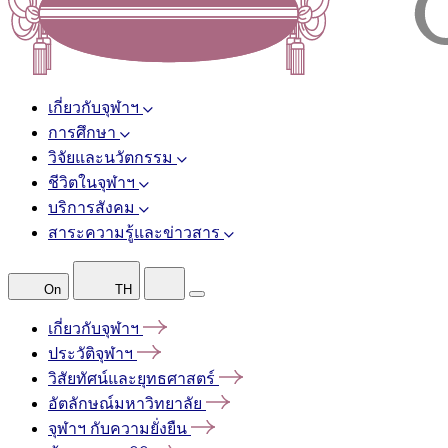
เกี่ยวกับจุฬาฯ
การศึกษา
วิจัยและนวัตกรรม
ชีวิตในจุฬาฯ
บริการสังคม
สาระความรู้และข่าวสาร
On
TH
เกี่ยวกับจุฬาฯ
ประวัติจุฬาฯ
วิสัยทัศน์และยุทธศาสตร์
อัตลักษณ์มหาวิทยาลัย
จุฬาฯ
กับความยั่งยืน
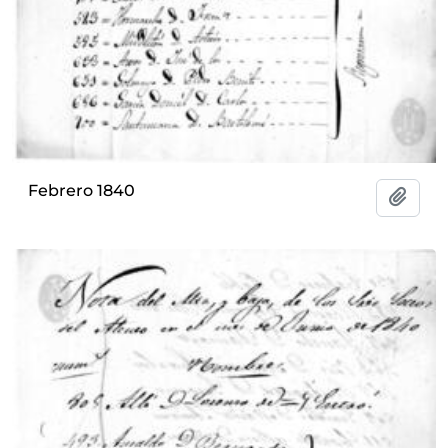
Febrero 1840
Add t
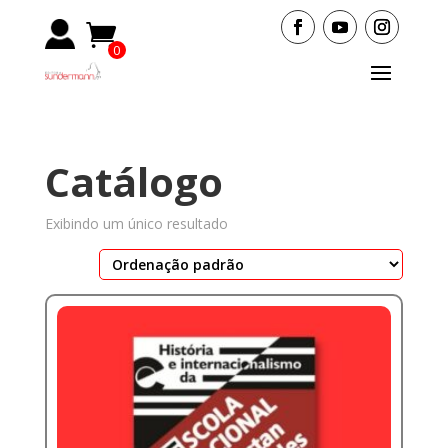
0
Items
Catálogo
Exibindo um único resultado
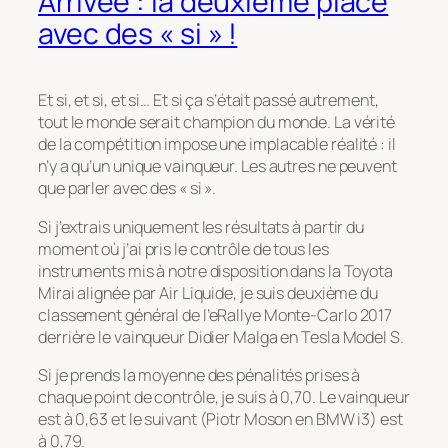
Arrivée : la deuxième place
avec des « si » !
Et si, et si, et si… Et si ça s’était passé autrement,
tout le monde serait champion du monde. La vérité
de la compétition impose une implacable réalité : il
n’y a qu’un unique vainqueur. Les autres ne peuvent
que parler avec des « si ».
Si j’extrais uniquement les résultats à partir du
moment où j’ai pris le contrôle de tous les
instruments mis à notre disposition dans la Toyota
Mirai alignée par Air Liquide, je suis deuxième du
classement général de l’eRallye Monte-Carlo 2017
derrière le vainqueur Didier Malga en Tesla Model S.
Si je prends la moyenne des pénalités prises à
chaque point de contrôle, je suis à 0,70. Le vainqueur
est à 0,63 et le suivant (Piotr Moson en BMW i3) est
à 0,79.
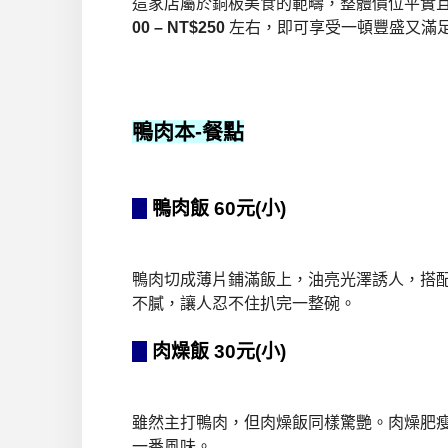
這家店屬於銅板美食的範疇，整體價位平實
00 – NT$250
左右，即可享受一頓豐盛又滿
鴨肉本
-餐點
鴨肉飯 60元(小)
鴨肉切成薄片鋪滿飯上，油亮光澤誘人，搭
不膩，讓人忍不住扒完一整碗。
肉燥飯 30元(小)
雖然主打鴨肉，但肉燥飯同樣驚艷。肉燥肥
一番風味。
==
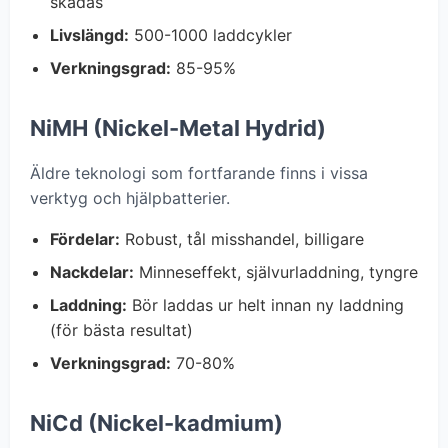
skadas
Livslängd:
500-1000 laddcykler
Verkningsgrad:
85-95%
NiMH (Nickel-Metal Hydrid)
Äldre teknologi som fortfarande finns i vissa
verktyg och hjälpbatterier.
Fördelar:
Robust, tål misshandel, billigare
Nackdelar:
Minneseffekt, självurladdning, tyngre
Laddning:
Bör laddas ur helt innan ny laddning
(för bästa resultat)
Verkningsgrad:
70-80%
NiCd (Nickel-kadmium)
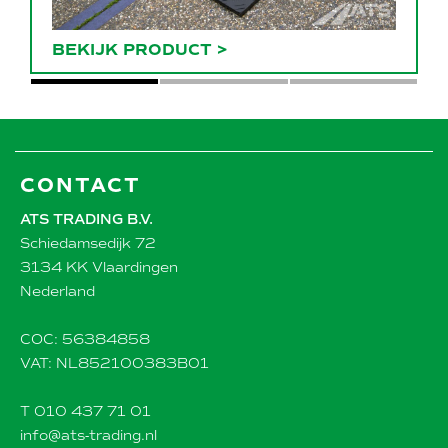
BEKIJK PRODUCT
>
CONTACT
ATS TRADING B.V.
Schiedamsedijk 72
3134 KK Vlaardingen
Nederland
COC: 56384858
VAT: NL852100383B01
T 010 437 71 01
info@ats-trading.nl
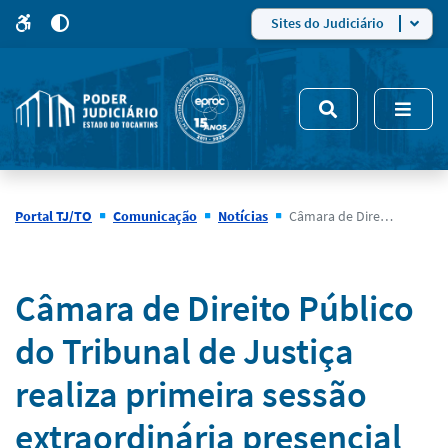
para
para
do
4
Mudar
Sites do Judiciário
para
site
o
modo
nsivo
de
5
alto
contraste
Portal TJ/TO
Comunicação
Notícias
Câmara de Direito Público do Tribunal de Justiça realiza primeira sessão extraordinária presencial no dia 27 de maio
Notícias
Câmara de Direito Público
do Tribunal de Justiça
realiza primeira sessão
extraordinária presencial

▶ [About this exercise] What is the number of lines above that hold the string "Câmara"? Answer with that number alone.

▶ [Exercise output] 2